Kini, benteng itu dipisahkan dari bangunan di depan, samping, dan belakang oleh tembok. Padahal, dahulu area benteng jauh lebih luas mencakup berbagai bangunan tersebut. Kini, benteng yang tersisa seluas 330 meter persegi, berdiri di lahan seluas 450 meter persegi.
”Area benteng dulu memanjang hingga Jalan Boulevard di utara sampai Gereja Syalom Sentrum Amurang di selatan. Sekarang, sebagian bangunan itu ada yang sudah dijual kepada masyarakat, dijadikan kantor lurah, bea cukai, dan dinas kesehatan kabupaten,” kata Bernard.
Adapun rumah tahanan (rutan) benteng yang terletak tepat di belakang difungsikan sebagai Rutan Amurang sampai beberapa tahun lalu. Setelah rutan dipindahkan ke lokasi lain, bangunan itu dialihfungsikan menjadi koperasi oleh Kementerian Hukum dan HAM.
Benteng semakin terbenam dengan keberadaan pasar dan berbagai bangunan baru.
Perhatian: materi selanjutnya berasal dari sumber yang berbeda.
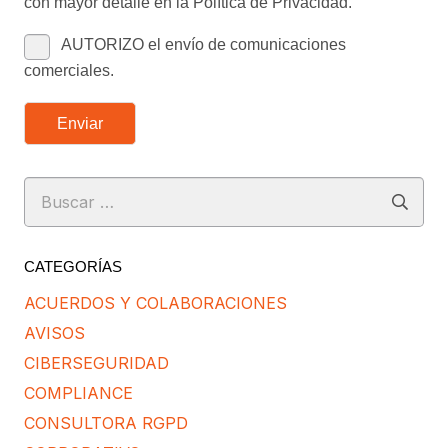
con mayor detalle en la Política de Privacidad.
AUTORIZO el envío de comunicaciones
comerciales.
Enviar
Buscar:
CATEGORÍAS
ACUERDOS Y COLABORACIONES
AVISOS
CIBERSEGURIDAD
COMPLIANCE
CONSULTORA RGPD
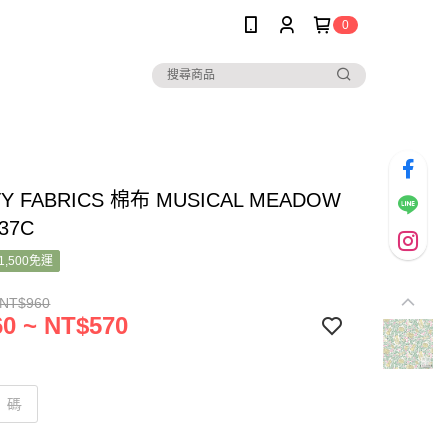
0
TY FABRICS 棉布 MUSICAL MEADOW
337C
1,500免運
 NT$960
0 ~ NT$570
碼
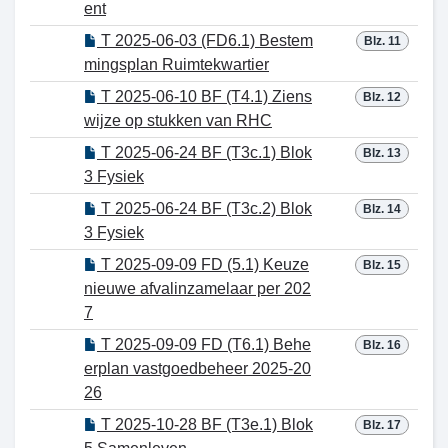
ent
T 2025-06-03 (FD6.1) Bestem
Blz. 11
mingsplan Ruimtekwartier
T 2025-06-10 BF (T4.1) Ziens
Blz. 12
wijze op stukken van RHC
T 2025-06-24 BF (T3c.1) Blok
Blz. 13
3 Fysiek
T 2025-06-24 BF (T3c.2) Blok
Blz. 14
3 Fysiek
T 2025-09-09 FD (5.1) Keuze
Blz. 15
nieuwe afvalinzamelaar per 202
7
T 2025-09-09 FD (T6.1) Behe
Blz. 16
erplan vastgoedbeheer 2025-20
26
T 2025-10-28 BF (T3e.1) Blok
Blz. 17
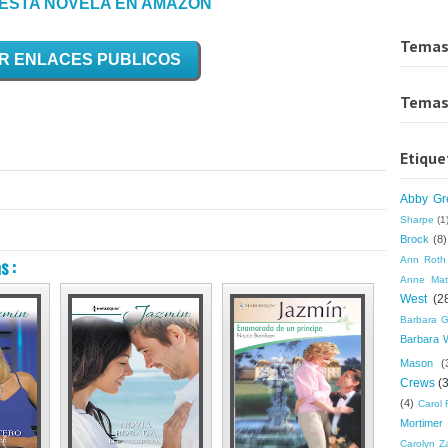
ESTA NOVELA EN AMAZON
Temas
R ENLACES PUBLICOS
Temas
Etique
Abby Gr
Sharpe
(1
Brock
(8)
s :
Ann Roth
Anne Mat
West
(2
Barbara G
Barbara 
Mason
(
Crews
(
(4)
Carol 
Mortimer
Carolyn Z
Pandangan ke utara tak lagi jauh ke laut layaknya bagi prajurit yang berjaga lima abad lalu, tetapi terhalang atap-atap seng.
Tidak ada teks penjelasan tentang benteng, apalagi museum penyimpan artefak atau diorama, seperti di Benteng Vredeburg Yogyakarta atau Benteng Rotterdam Makassar. Sembilan meriam kuno di atas benteng juga telah dipindahkan ke Tondano, Manado, dan sejumlah daerah lain.
Pemugaran
Benteng itu akan dipugar dan meriamnya akan dikembalikan. Rutan akan dijadikan bagian dari benteng sekaligus sebagai pintu masuk. Pasar dan berbagai bangunan di sekitarnya akan ditutup dan dipindahkan.
Kepala Dinas Pariwisata dan Kebudayaan Minahasa Selatan Frenky Toar menyatakan, rencana pemugaran itu masih terkendala kepemilikan lahan sekitar benteng. ”Ibu Bupati (Christiany Paruntu) meminta agar lahan benteng dikembalikan seperti awal. Masalahnya, itu milik masyarakat, entah siapa yang melakukan transaksi,” katanya, Rabu (29/5).
Pihaknya juga berencana menukarkan tanah aset pemerintah kabupaten dengan eks Rutan Amurang yang kini menjadi koperasi. Dengan demikian, benteng dan penjara tua yang sarat nilai sejarah itu bisa dijadikan tempat wisata ikonik bagi Minahasa Selatan.
”Di bawah benteng itu, disebut-sebut juga ada terowongan yang menghubungkan dengan penjara. Namun, ada kabar bahwa terowongan itu sudah digunakan sebagai tangki septik oleh masyarakat sekitar benteng. Jadi, memang harus ada pemugaran dan pembebasan lahan,” kata Frenky.
Kendati begitu, pihaknya harus berkoordinasi dengan BPCB Gorontalo sebelum mengambil langkah pemugaran. Frenky mengatakan, pihaknya sudah menyurati Kepala BPCB.
Di lain pihak, Kepala Seksi Pelindungan, Pengembangan, dan Pemanfaatan BPCB Gorontalo Rosalina Rambung menyatakan, belum ada surat terkait pemugaran dari Pemerintah Kabupaten Minahasa Selatan. Ia juga mengatakan, benteng sudah tidak mungkin dipugar ataupun direkonstruksi ulang, sementara penataan ulang juga terhalang masalah lahan.
”Lahan yang ada sekarang terlalu sempit. Tidak ada zona pengembangan ataupun zona penyangga. Kami juga bingung mau ngapain dengan benteng ini,” kata Rosalina. Ia menambahkan, yang bisa dilakukan pihaknya sekarang adalah mempertahankan yang ada sebagai bukti di lokasi itu pernah berdiri Benteng Amurang.
Nasib Benteng Amurang masih tidak menentu. Waktu terus berganti, sementara Benteng Amurang terus menua dan boleh jadi bakal terlupakan.